The input:

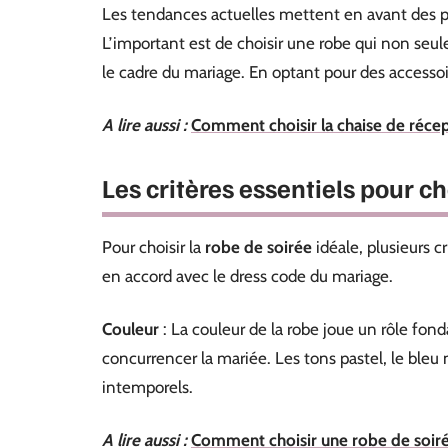
Les tendances actuelles mettent en avant des p
L’important est de choisir une robe qui non seul
le cadre du mariage. En optant pour des accessoi
A lire aussi :
Comment choisir la chaise de récep
Les critères essentiels pour ch
Pour choisir la
robe de soirée
idéale, plusieurs c
en accord avec le dress code du mariage.
Couleur
: La couleur de la robe joue un rôle fon
concurrencer la mariée. Les tons pastel, le bleu
intemporels.
A lire aussi :
Comment choisir une robe de soirée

Exercise aim:
Write out every line in the data that holds the string "Comment".

Response to this task:
Comment choisir la chaise de récep
Comment choisir une robe de soirée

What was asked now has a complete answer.